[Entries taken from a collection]

--- START ---

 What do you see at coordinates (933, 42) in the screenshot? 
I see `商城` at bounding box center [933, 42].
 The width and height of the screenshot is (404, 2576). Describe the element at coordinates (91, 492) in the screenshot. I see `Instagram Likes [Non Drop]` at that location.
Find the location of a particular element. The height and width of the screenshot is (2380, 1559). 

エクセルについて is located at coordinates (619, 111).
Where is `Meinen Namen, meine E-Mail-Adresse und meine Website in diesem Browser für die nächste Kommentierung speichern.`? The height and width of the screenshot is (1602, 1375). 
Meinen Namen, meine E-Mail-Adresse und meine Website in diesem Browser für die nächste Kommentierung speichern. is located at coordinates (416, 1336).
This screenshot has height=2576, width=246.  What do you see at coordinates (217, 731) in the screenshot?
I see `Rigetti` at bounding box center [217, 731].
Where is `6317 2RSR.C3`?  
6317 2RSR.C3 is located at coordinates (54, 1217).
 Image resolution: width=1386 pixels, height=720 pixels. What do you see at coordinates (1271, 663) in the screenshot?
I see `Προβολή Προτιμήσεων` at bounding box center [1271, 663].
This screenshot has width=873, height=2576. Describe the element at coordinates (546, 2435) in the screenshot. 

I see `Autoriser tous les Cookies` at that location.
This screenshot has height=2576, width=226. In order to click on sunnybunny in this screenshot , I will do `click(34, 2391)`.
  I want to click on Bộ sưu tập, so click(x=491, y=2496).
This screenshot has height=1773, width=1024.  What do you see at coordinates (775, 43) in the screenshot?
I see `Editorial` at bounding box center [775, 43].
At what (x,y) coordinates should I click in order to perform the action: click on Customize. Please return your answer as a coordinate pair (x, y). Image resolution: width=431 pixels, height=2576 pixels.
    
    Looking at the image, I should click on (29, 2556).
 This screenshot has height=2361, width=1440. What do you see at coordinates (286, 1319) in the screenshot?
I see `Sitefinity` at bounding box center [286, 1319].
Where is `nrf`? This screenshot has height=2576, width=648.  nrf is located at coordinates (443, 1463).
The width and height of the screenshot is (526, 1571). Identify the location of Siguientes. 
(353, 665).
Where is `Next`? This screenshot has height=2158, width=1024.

--- END ---

▸ **What you should do**
Each of the records is to be written out again exactly.

▸ **Exercise answer**
 What do you see at coordinates (933, 42) in the screenshot? 
I see `商城` at bounding box center [933, 42].
 The width and height of the screenshot is (404, 2576). Describe the element at coordinates (91, 492) in the screenshot. I see `Instagram Likes [Non Drop]` at that location.
Find the location of a particular element. The height and width of the screenshot is (2380, 1559). 

エクセルについて is located at coordinates (619, 111).
Where is `Meinen Namen, meine E-Mail-Adresse und meine Website in diesem Browser für die nächste Kommentierung speichern.`? The height and width of the screenshot is (1602, 1375). 
Meinen Namen, meine E-Mail-Adresse und meine Website in diesem Browser für die nächste Kommentierung speichern. is located at coordinates (416, 1336).
This screenshot has height=2576, width=246.  What do you see at coordinates (217, 731) in the screenshot?
I see `Rigetti` at bounding box center [217, 731].
Where is `6317 2RSR.C3`?  
6317 2RSR.C3 is located at coordinates (54, 1217).
 Image resolution: width=1386 pixels, height=720 pixels. What do you see at coordinates (1271, 663) in the screenshot?
I see `Προβολή Προτιμήσεων` at bounding box center [1271, 663].
This screenshot has width=873, height=2576. Describe the element at coordinates (546, 2435) in the screenshot. 

I see `Autoriser tous les Cookies` at that location.
This screenshot has height=2576, width=226. In order to click on sunnybunny in this screenshot , I will do `click(34, 2391)`.
  I want to click on Bộ sưu tập, so click(x=491, y=2496).
This screenshot has height=1773, width=1024.  What do you see at coordinates (775, 43) in the screenshot?
I see `Editorial` at bounding box center [775, 43].
At what (x,y) coordinates should I click in order to perform the action: click on Customize. Please return your answer as a coordinate pair (x, y). Image resolution: width=431 pixels, height=2576 pixels.
    
    Looking at the image, I should click on (29, 2556).
 This screenshot has height=2361, width=1440. What do you see at coordinates (286, 1319) in the screenshot?
I see `Sitefinity` at bounding box center [286, 1319].
Where is `nrf`? This screenshot has height=2576, width=648.  nrf is located at coordinates (443, 1463).
The width and height of the screenshot is (526, 1571). Identify the location of Siguientes. 
(353, 665).
Where is `Next`? This screenshot has height=2158, width=1024.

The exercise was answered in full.